En 1824, Juan Bautista, hermano de Túpac se hizo presente en Buenos Aires después de padecer cárcel y tormentos en Perú. Curiosamente, fue el ministro Bernardino Rivadavia, acusado de ser enemigo de los indios, quien gestionó una pensión vitalicia para el viejo luchador.

La derecha hispanista, revisionista y nacionalista tampoco se privó de injuriar al hombre que se jugó la vida en una causa justa. Ernesto Palacio y Vicente Sierra, entre otros, lo acusan de agente inglés y de haber servido a “la pérfida Albión”. Parece broma pero es cierto.
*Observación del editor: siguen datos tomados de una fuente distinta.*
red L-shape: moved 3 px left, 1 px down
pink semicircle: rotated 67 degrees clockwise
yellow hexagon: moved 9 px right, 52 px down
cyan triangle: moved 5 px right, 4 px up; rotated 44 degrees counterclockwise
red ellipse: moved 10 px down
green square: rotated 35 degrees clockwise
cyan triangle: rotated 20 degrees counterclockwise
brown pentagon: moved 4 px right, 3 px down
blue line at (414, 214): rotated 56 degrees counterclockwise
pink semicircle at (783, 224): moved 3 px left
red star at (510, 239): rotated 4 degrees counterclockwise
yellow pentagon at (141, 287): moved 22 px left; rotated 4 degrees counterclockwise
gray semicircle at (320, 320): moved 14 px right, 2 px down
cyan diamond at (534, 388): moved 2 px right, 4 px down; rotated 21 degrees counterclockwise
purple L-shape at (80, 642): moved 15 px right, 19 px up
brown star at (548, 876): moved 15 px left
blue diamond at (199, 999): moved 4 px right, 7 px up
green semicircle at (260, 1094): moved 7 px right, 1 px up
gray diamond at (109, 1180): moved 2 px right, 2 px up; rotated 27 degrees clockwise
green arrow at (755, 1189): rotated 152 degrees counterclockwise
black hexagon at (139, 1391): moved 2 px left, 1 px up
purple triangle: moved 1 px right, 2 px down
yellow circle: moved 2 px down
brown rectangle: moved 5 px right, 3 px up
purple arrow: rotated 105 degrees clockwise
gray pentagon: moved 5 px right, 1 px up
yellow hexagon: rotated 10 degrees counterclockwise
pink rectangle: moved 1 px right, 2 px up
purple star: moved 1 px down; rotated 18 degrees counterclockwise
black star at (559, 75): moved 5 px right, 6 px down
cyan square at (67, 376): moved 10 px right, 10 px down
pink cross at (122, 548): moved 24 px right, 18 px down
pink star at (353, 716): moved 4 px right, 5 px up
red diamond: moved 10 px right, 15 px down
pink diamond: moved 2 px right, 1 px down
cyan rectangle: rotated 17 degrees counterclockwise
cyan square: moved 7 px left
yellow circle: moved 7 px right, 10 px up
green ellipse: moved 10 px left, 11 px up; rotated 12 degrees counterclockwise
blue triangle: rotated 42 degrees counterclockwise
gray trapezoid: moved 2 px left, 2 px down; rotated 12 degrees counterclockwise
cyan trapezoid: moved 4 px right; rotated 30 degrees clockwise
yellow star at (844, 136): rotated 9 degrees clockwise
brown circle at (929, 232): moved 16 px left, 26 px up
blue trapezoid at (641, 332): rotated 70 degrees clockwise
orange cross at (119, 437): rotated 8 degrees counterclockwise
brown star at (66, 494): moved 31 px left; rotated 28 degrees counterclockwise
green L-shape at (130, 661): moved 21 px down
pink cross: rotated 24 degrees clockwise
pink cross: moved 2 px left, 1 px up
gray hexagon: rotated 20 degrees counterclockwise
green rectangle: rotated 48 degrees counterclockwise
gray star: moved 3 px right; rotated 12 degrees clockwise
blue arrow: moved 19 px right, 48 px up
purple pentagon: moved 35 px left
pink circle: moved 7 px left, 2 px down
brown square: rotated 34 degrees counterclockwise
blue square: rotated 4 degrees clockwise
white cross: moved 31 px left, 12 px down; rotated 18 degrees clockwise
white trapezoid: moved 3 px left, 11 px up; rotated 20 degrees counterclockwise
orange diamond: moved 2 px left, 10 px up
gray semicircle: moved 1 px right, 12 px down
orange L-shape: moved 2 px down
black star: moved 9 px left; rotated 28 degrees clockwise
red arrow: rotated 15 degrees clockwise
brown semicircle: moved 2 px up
Suponer que José Gabriel pudo haber sido un agente inglés es un delirio que sólo las mentes alienadas del oscurantismo ideológico pueden elaborar. Siempre se supo que Túpac Amaru fue víctima de los verdugos del rey de España. Lo que es más difícil de asimilar es su condición de víctima de la pluma de los hispanistas criollos. A modo de consuelo, habría que decir que en ese martirologio José Gabriel no está solo: Moreno, San Martín y Belgrano en su momento fueron acusados de lo mismo.